To investigate the epigenetic mechanisms underlying human hematopoiesis, we developed single-cell “multifactorial” profiling methods that map two chromatin-bound proteins in the same cell. As a model of inflammatory stress, we profiled over 200,000 CD34+ HSCs and progenitors mobilized with G-CSF. In stimulated HSCs, immune response genes exhibit elevated Pol II occupancy and loss of Polycomb-mediated repression marked by H3K27me3. These results suggest Polycomb restrains the inflammatory response by contributing to Pol II pausing. By profiling MDS patient samples with ASXL1 mutations, we find H3K27me3 is reduced over the inflammatory memory genes in HSCs. Our results support a model in which Polycomb dampens inflammatory memory by limiting Pol II elongation at key cytokine response genes.

Next, we investigated lineage commitment by profiling Pol II together with the histone H3 lysine 4 methylome (H3K4me1-2-3). We identified H3K4 methylation patterns that delineate lineage-restricted hematopoietic progenitor cell types and uncovered two modes of Pol II transcriptional activation: (1) “pause-and-release” genes exhibit promoter-proximal pausing of Pol II in HSCs, and this holds Pol II in a non-productive but poised state for rapid activation during lineage commitment; (2) “initiate-and-release” genes are activated later in lineage restricted progenitors through de novo accumulation of Pol II. Although Pol II likely pauses transiently on initiate-and-release genes, this pausing occurs while the gene is expressed and does not serve as a developmental check point. FNDC3B is an example of a pause-and-release gene that is poised in HSCs for rapid activation in myeloid progenitors. Strikingly, FNDC3B is also directly up regulated by the MLL::AF4 oncoprotein in acute myeloid leukemias following lineage switching. This suggests MLL-fusion proteins promote therapeutic resistance by driving aberrant release of paused Pol II at developmental genes.

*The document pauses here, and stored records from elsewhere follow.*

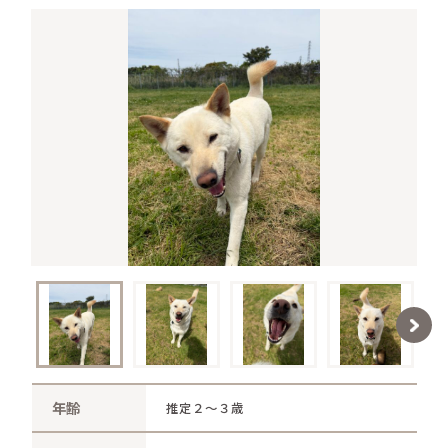
さかがみ家おすすめグッズ
news
新着情報
contact
お問い合わせ
プライバシーポリシー
特定商取引法
年齢
推定２～３歳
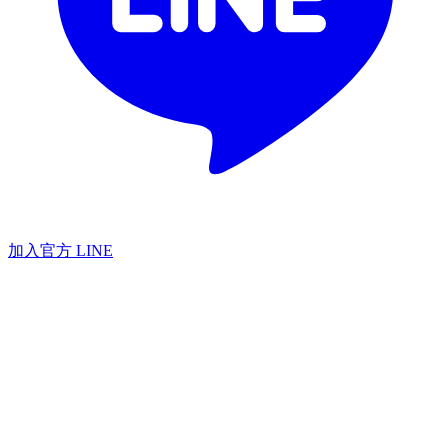
加入官方 LINE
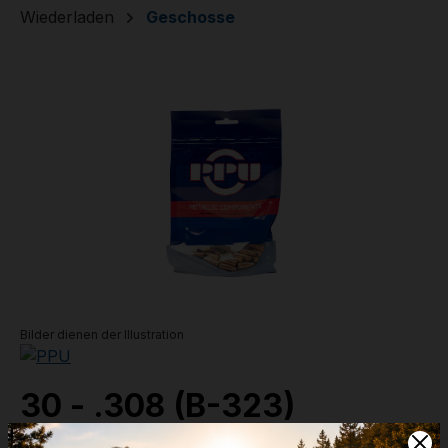
Wiederladen
Geschosse
Bildergalerie überspringen
Bilder dienen der Illustration
30 - .308 (B-323)
11,0g - 170grs - Grom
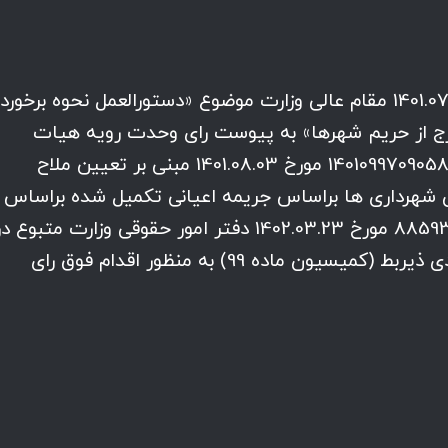
احتراماً پیرو ابلاغیه شماره 145016 مورخ 1401.07.19 مقام عالی وزارت موضوع «دستورالعمل نحوه برخور
رج از حریم شهرها» به پیوست رای وحدت رویه هیات
عمومی دیوان عدالت اداری به شماره 140109970905811322 مورخ 1401.08.03 مبنی بر تعیین ملاح
ریمه در کمیسیون ماده 99 قانون شهرداری ها براساس جریمه اعیانی تکمیل شده براساس
قیمت روز رسیدگی و نظریه حقوقی شماره 88593 مورخ 1402.03.23 دفتر امور حقوقی وزارت متبوع 
این خصوص جهت استحضار و ابلاغ به مبادی ذیربط (کمیسیون ماده 99) به منظور اقدام فوق رای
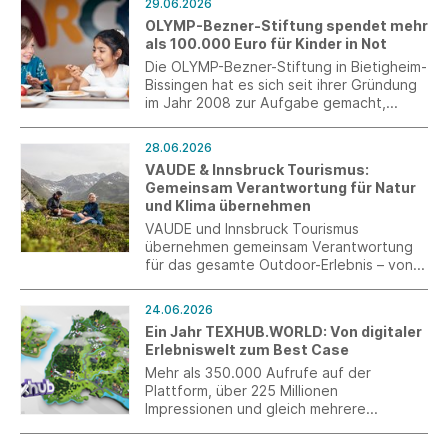
29.06.2026
OLYMP-Bezner-Stiftung spendet mehr
als 100.000 Euro für Kinder in Not
Die OLYMP-Bezner-Stiftung in Bietigheim-
Bissingen hat es sich seit ihrer Gründung
im Jahr 2008 zur Aufgabe gemacht,
Kinder und Jugendliche weltweit in den
Bereichen Erziehung, Gesundheit und
28.06.2026
Bildung zu unterstützen. 2025 wurden
VAUDE & Innsbruck Tourismus:
hierfür weitere 104.000 Euro an
Gemeinsam Verantwortung für Natur
Spendengeldern für verschiedene
und Klima übernehmen
Projekte in Deutschland, Brasilien, Haiti,
Indonesien, Madagaskar, Myanmar und
VAUDE und Innsbruck Tourismus
der Ukraine karitativ verwendet.
übernehmen gemeinsam Verantwortung
für das gesamte Outdoor-Erlebnis – von
der Ausrüstung über die Anreise bis hin
zum Aufenthalt in der Natur.
24.06.2026
Ein Jahr TEXHUB.WORLD: Von digitaler
Erlebniswelt zum Best Case
Mehr als 350.000 Aufrufe auf der
Plattform, über 225 Millionen
Impressionen und gleich mehrere
Auszeichnungen: Ein Jahr nach dem
Launch hat sich TEXHUB.WORLD als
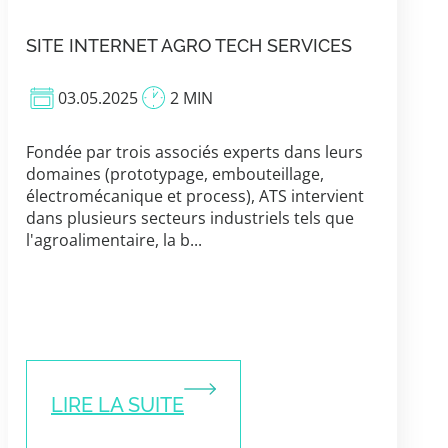
SITE INTERNET AGRO TECH SERVICES
03.05.2025
2 MIN
Fondée par trois associés experts dans leurs
domaines (prototypage, embouteillage,
électromécanique et process), ATS intervient
dans plusieurs secteurs industriels tels que
l'agroalimentaire, la b...
LIRE LA SUITE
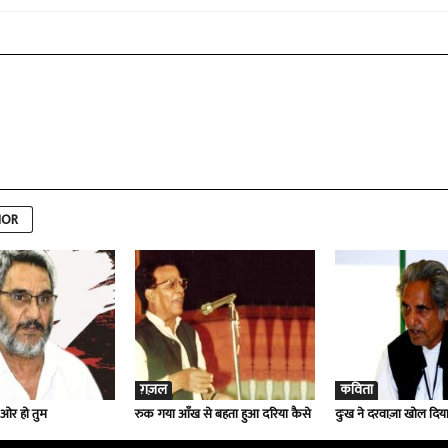
HOR
ग़ज़ल
कविता
ओर हो तुम
रुक गया आँख से बहता हुआ दरिया कैसे
दुःख ने दरवाज़ा खोल दिय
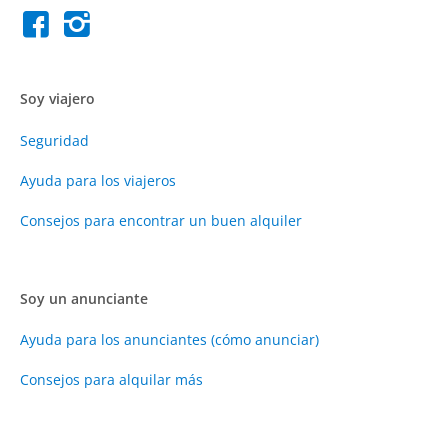
Soy viajero
Seguridad
Ayuda para los viajeros
Consejos para encontrar un buen alquiler
Soy un anunciante
Ayuda para los anunciantes (cómo anunciar)
Consejos para alquilar más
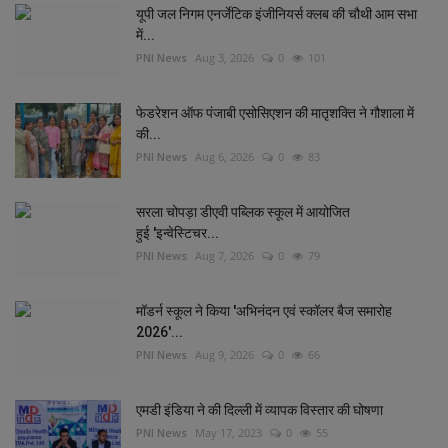
यूपी जल निगम एनर्जेटिक इंजीनियर्स क्लब की चौथी आम सभा
में...
PNI News
Aug 3, 2026
0
101
फेडरेशन ऑफ पंजाबी एसोसिएशन की मातृशक्ति ने गौशाला में
की...
PNI News
Aug 6, 2026
0
83
सरला चोपड़ा डीएवी पब्लिक स्कूल में आयोजित
हुई 'इन्वेस्टिचर...
PNI News
Aug 7, 2026
0
79
मॉडर्न स्कूल ने किया 'अभिनंदन एवं स्कॉलर बैज समारोह
2026'...
PNI News
Aug 9, 2026
0
66
एमडी इंडिया ने की दिल्‍ली में व्‍यापक विस्‍तार की घोषणा
PNI News
May 17, 2023
0
55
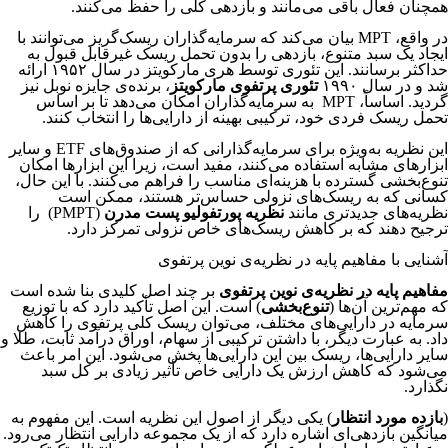
همچنان فعال باقی می‌مانند و بازدهی کلی را حفظ می‌کنند.
در واقع، MPT بیان می‌کند که سرمایه‌گذاران ریسک‌گریز می‌توانند با
ایجاد یک سبد متنوع، بازدهی را بدون تحمل ریسک غیرقابل قبول به
حداکثر برسانند. این تئوری توسط هری مارکویتز در سال ۱۹۵۲ ارائه
شد و در سال ۱۹۹۰
تئوری پرتفوی مارکویتز
، برنده‌ی جایزه نوبل نیز
گردید. اساساً، MPT به سرمایه‌گذاران امکان می‌دهد تا بر اساس
تحمل ریسک فردی خود، ترکیبی بهینه از دارایی‌ها را انتخاب کنند.
این نظریه به‌ویژه برای سرمایه‌گذارانی که از صندوق‌های ETF و سایر
ابزارهای مشابه استفاده می‌کنند، مفید است، زیرا این ابزارها امکان
تنوع‌بخشی گسترده با هزینه‌ای مناسب را فراهم می‌کنند. با این حال،
کسانی که به ریسک‌های نزولی حساس‌تر هستند، ممکن است
نظریه‌های جدیدتری مانند
نظریه پورتفولیو پست مدرن
(PMPT) را
ترجیح دهند که بر کاهش ریسک‌های خاص نزولی تمرکز دارد.
آشنایی با مفاهیم پایه در نظریه‌ی نوین پرتفوی
مفاهیم پایه در نظریه‌ی نوین پرتفوی
بر چند اصل کلیدی بنا شده است
که مهم‌ترین آن‌ها (
تنوع‌بخشی
) است. این اصل تأکید دارد که با توزیع
سرمایه در دارایی‌های مختلف، می‌توان ریسک کلی پرتفوی را کاهش
داد. به عبارت دیگر، با داشتن ترکیبی از سهام، اوراق درآمد ثابت، طلا و
سایر دارایی‌ها، ریسک بین این دارایی‌ها پخش می‌شود. این امر باعث
می‌شود که کاهش ارزش یک دارایی خاص تأثیر زیادی بر کل سبد
نگذارد.
(
بازده مورد انتظار
) یکی دیگر از اصول این نظریه است. این مفهوم به
میانگین بازدهی‌ای اشاره دارد که از یک مجموعه دارایی انتظار می‌رود.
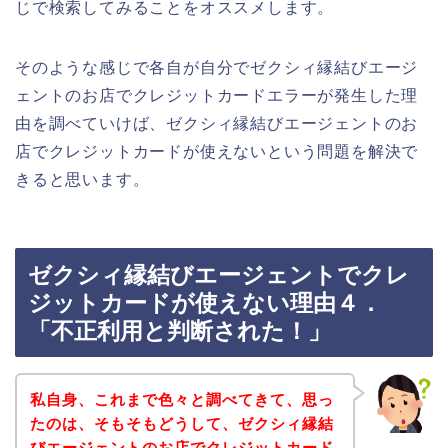
じで検索してみることをオススメします。
そのような感じで各自が自分でゼクシィ縁結びエージ
ェントのお店でクレジットカードエラーが発生した理
由を調べていけば、ゼクシィ縁結びエージェントのお
店でクレジットカードが使えないという問題を解決で
きると思います。
ゼクシィ縁結びエージェントでクレ
ジットカードが使えない理由４．
「不正利用と判断された！」
私自身、これまで色々と調べてきて、思っ
たのは、そもそもどうして、ゼクシィ縁結
びエージェントのお店でクレジットカード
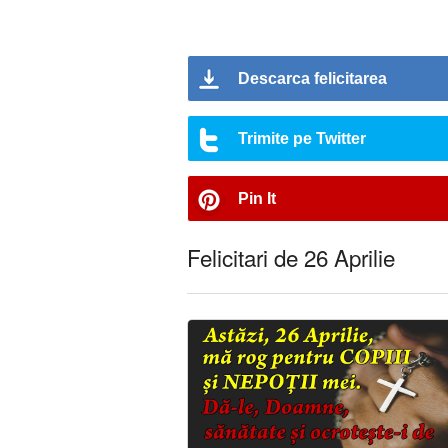
Descarca felicitarea
Trimite pe Twitter
Pin It
Felicitari de 26 Aprilie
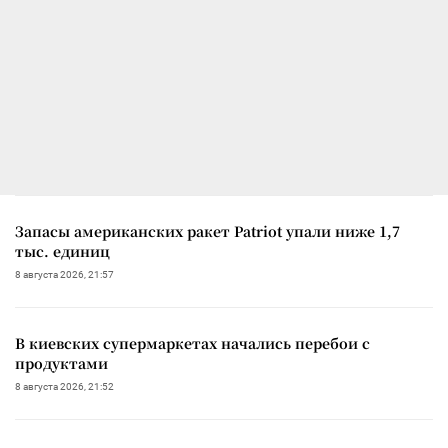
Запасы американских ракет Patriot упали ниже 1,7
тыс. единиц
8 августа 2026, 21:57
В киевских супермаркетах начались перебои с
продуктами
8 августа 2026, 21:52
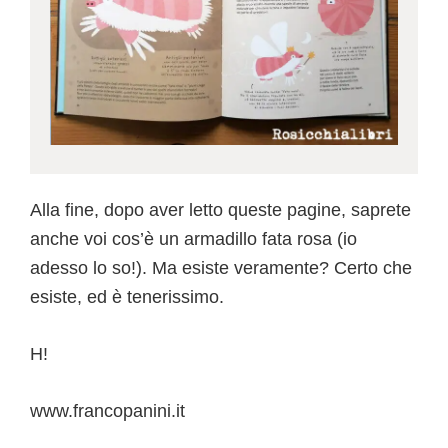
Alla fine, dopo aver letto queste pagine, saprete
anche voi cos’è un armadillo fata rosa (io
adesso lo so!). Ma esiste veramente? Certo che
esiste, ed è tenerissimo.
H!
www.francopanini.it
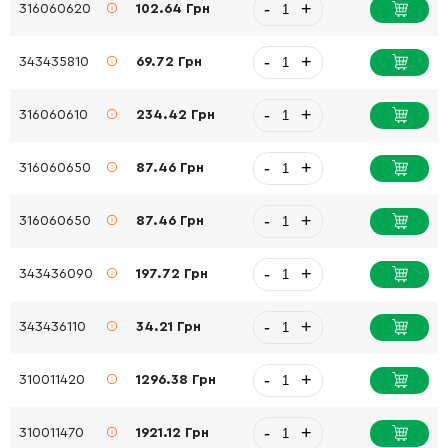
-
+
316060620
102.64 Грн
-
+
343435810
69.72 Грн
-
+
316060610
234.42 Грн
-
+
316060650
87.46 Грн
-
+
316060650
87.46 Грн
-
+
343436090
197.72 Грн
-
+
343436110
34.21 Грн
-
+
310011420
1296.38 Грн
-
+
310011470
1921.12 Грн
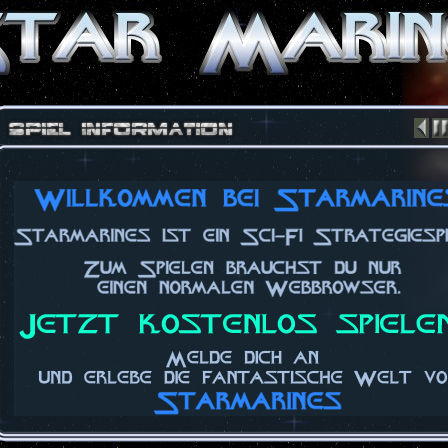
Copyright © 2026 by WoD Game UG (haftungsbeschränkt)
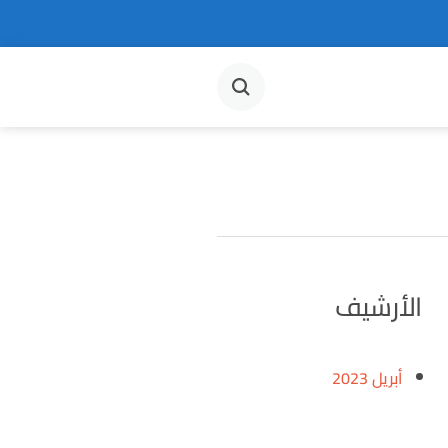
الأرشيف
أبريل 2023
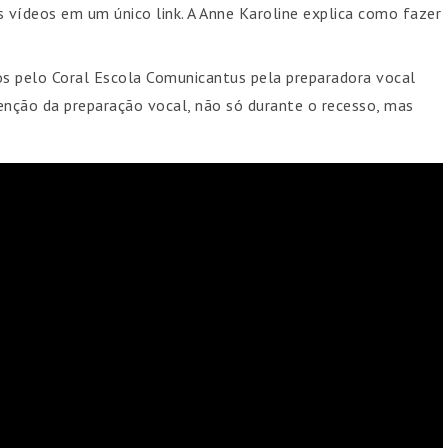
 vídeos em um único link. A Anne Karoline explica como fazer
dos pelo Coral Escola Comunicantus pela preparadora vocal
ção da preparação vocal, não só durante o recesso, mas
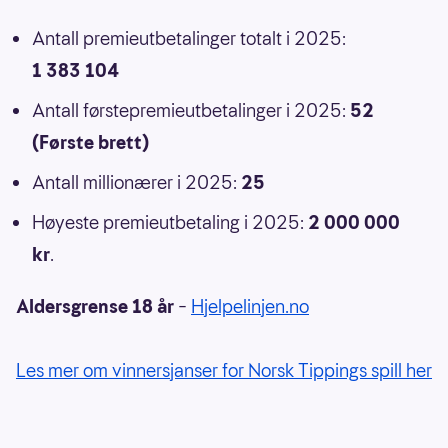
Antall premieutbetalinger totalt i 2025:
1 383 104
Antall førstepremieutbetalinger i 2025:
52
(Første brett)
Antall millionærer i 2025:
25
Høyeste premieutbetaling i 2025:
2 000 000
kr
.
Aldersgrense 18 år
–
Hjelpelinjen.no
Les mer om vinnersjanser for Norsk Tippings spill her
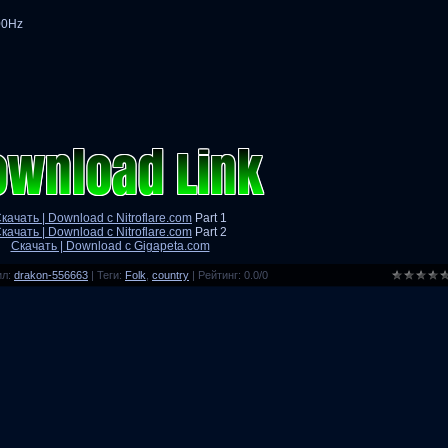
00Hz
качать | Download с Nitroflare.com
Part 1
качать | Download с Nitroflare.com
Part 2
Скачать | Download с Gigapeta.com
ил
:
drakon-556663
|
Теги
:
Folk
,
country
|
Рейтинг
:
0.0
/
0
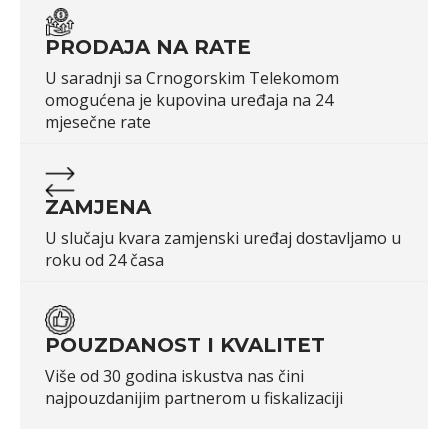
PRODAJA NA RATE
U saradnji sa Crnogorskim Telekomom
omogućena je kupovina uređaja na 24
mjesečne rate
ZAMJENA
U slučaju kvara zamjenski uređaj dostavljamo u
roku od 24 časa
POUZDANOST I KVALITET
Više od 30 godina iskustva nas čini
najpouzdanijim partnerom u fiskalizaciji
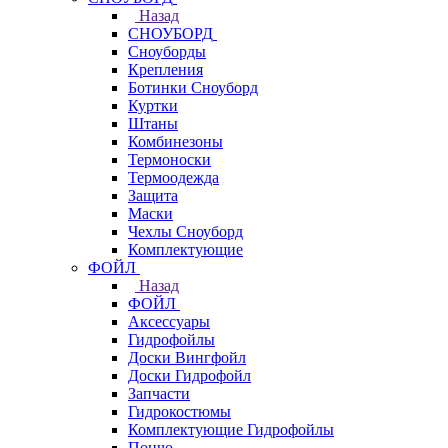
Назад
СНОУБОРД
Сноуборды
Крепления
Ботинки Сноуборд
Куртки
Штаны
Комбинезоны
Термоноски
Термоодежда
Защита
Маски
Чехлы Сноуборд
Комплектующие
ФОЙЛ
Назад
ФОЙЛ
Аксессуары
Гидрофойлы
Доски Вингфойл
Доски Гидрофойл
Запчасти
Гидрокостюмы
Комплектующие Гидрофойлы
Пончо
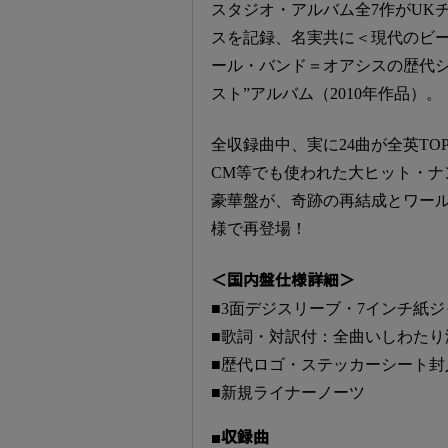
スタジオ・アルバム全7作がUKチ
スを記録、名実共に＜現代のビ
ール・バンド＝オアシスの歴代シ
スト”アルバム（2010年作品）。
全収録曲中、実に24曲が全英TOP
CM等でも使われた大ヒット・
豪華盤が、奇跡の再結成とワー
様で再登場！
＜国内盤仕様詳細＞
■3面デジスリーブ・7インチ紙
■歌詞・対訳付：全曲いしわたり
■歴代ロゴ・ステッカーシート封
■新規ライナーノーツ
■収録曲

We find that Pol II pausing plays a critical role in the flexible inflammatory response of HSCs, but this same mechanism also underlies oncogenic vulnerabilities. By capturing transcriptional mechanisms in primary human cells, our single-cell multi-protein profiling platform reveals how developmental control is repurposed in disease and provides a framework for predicting resistance and guiding mechanism-based therapies.